Feeding birds for entertainment is a fairly new hobby for many of us. My grandparents fed birds on a simple open tray. They would spread food on a tray, the birds came and not a single one ever got stuck. The problem with trays is that the seed wasn’t protected from the weather and, more importantly, there was no money to be made by selling them, because everyone made their own.
So the glass and wooden house-shaped feeders were developed and sold. I think we all remember those attractive, but dysfunctional things. They were impossible to clean. The damp seed would rot, the squirrels chewed huge holes in the wood and if one of those feeders ever fell, the ground would be littered with shards of broken glass, causing serious problems for pets, barefoot children and hippies. The trouble was there were no bird feeder standards. There were no bird feeder Good Housekeeping seals of approval, no Consumer Reports reviews, no product recalls if a feeder fails. Any bonehead could crank out any untested product with little concern for the birds they were attracting.
Then a guy from Rhode Island, Peter Kilham, the founder of Droll Yankees, designed a revolutionary new feeder. It was the tube style feeder that we all know today. The feeder protected the seed from weather. The metal parts kept the squirrels from chewing it and it would come apart for cleaning. New ones come with a plastic baffle inside to keep the seed from going to the bottom where the birds cannot reach it. Peter’s feeder was a huge hit. It not only benefited the birds and the bird feeding industry, but Peter Kilham became one of the first Rhode Islanders to have a major accomplishment and not serve any time in jail.
Today, most feeders are made with the bird’s safety in mind. Unfortunately, some feeders that we find at craft fairs, and many other places, have problems in their design. One of the biggest flaws is that the feeders allow a few seeds to remain at the bottom that the birds can’t reach. Occasionally a bird will try to reach the last little seed and become stuck. The solution of course, if you have such a feeder, is to make sure it is always filled. That way no bird will ever have to stretch for the last bit of food, and people like me will sell more birdseed. I really like that solution.

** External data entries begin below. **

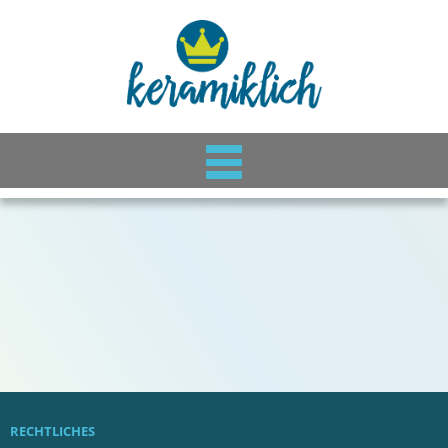
RECHTLICHES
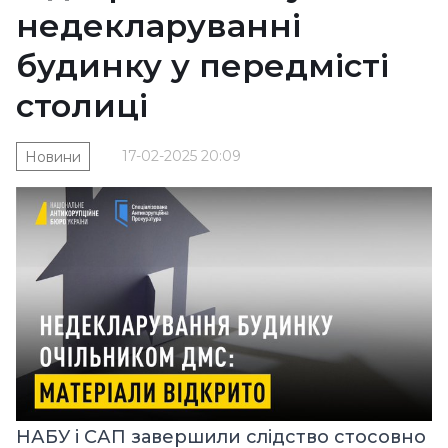
недекларуванні
будинку у передмісті
столиці
17-02-2025 20:09
Новини
НАБУ і САП завершили слідство стосовно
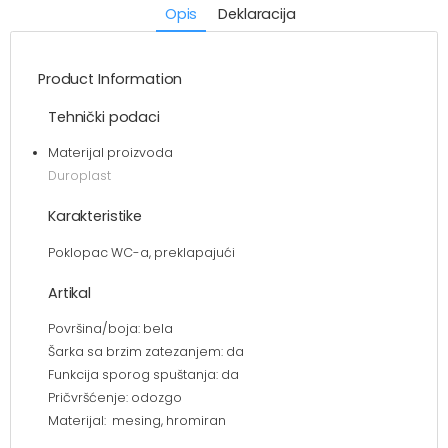
Opis
Deklaracija
Product Information
Tehnički podaci
Materijal proizvoda
Duroplast
Karakteristike
Poklopac WC-a, preklapajući
Artikal
Površina/boja: bela
Šarka sa brzim zatezanjem: da
Funkcija sporog spuštanja: da
Pričvršćenje: odozgo
Materijal: mesing, hromiran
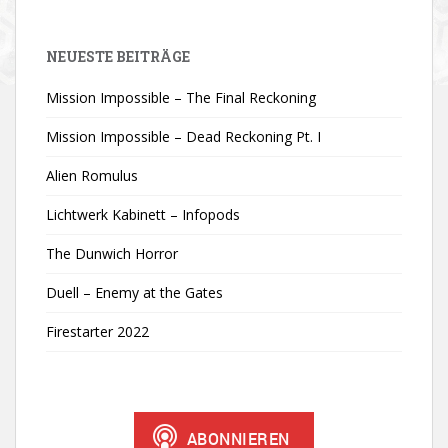
NEUESTE BEITRÄGE
Mission Impossible – The Final Reckoning
Mission Impossible – Dead Reckoning Pt. I
Alien Romulus
Lichtwerk Kabinett – Infopods
The Dunwich Horror
Duell – Enemy at the Gates
Firestarter 2022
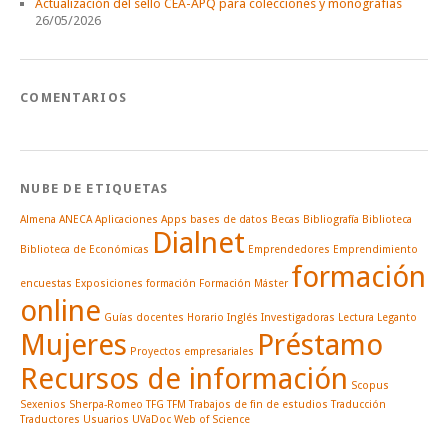
Actualización del sello CEA-APQ para colecciones y monografías
26/05/2026
COMENTARIOS
NUBE DE ETIQUETAS
Almena
ANECA
Aplicaciones
Apps
bases de datos
Becas
Bibliografía
Biblioteca
Dialnet
Biblioteca de Económicas
Emprendedores
Emprendimiento
formación
encuestas
Exposiciones
formación
Formación Máster
online
Guías docentes
Horario
Inglés
Investigadoras
Lectura
Leganto
Mujeres
Préstamo
Proyectos empresariales
Recursos de información
Scopus
Sexenios
Sherpa-Romeo
TFG
TFM
Trabajos de fin de estudios
Traducción
Traductores
Usuarios
UVaDoc
Web of Science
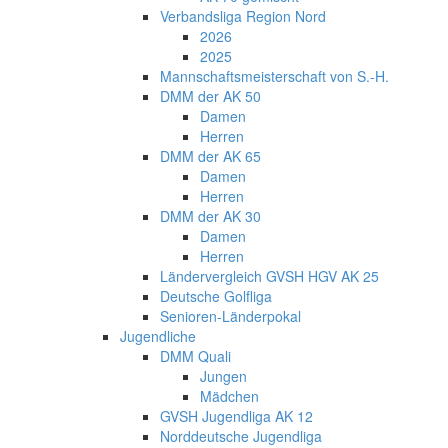
Verbandsliga Region Nord
2026
2025
Mannschaftsmeisterschaft von S.-H.
DMM der AK 50
Damen
Herren
DMM der AK 65
Damen
Herren
DMM der AK 30
Damen
Herren
Ländervergleich GVSH HGV AK 25
Deutsche Golfliga
Senioren-Länderpokal
Jugendliche
DMM Quali
Jungen
Mädchen
GVSH Jugendliga AK 12
Norddeutsche Jugendliga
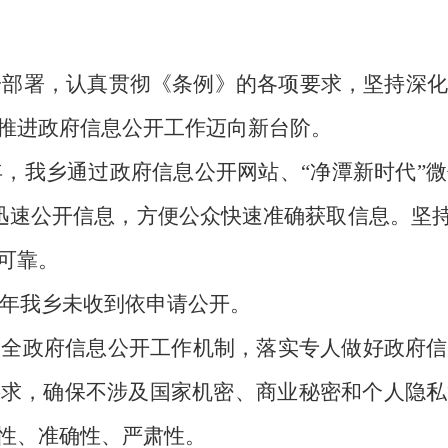
一部署，认真贯彻《条例》的各项要求，坚持深
推进
政府信息公开工作
迈向新台阶
。
4年，我乡通过政府信息公开网站、“净潭新时代
时迅速公开信息，方便公众快速准确获取信息。坚持
可靠。
年我乡未收到依申请公开。
健全政府信息公开工作机制，落实专人做好政府信
要求，确保不涉及国家机密、商业秘密和个人隐私
性、准确性、严肃性。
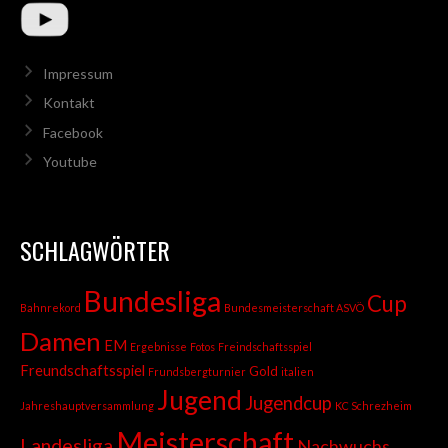
Impressum
Kontakt
Facebook
Youtube
SCHLAGWÖRTER
Bundesliga
Cup
Bahnrekord
Bundesmeisterschaft ASVÖ
Damen
EM
Ergebnisse
Fotos
Freindschaftsspiel
Freundschaftsspiel
Gold
Frundsbergturnier
italien
Jugend
Jugendcup
Jahreshauptversammlung
KC Schrezheim
Meisterschaft
Landesliga
Nachwuchs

I wouldn’t dump your feeder just yet. Since you’ve had the feeder for “years” it may have only been a freak accident. Or, perhaps the bird was going through some emotional problems and it entered the feeder knowing it would never leave again. Did you look around for a note? Whatever you decide to do, Susan, please remember to take your feeders in when you go away. Don’t worry, the birds won’t starve or desert you. They won’t even yell at you. That’s my job.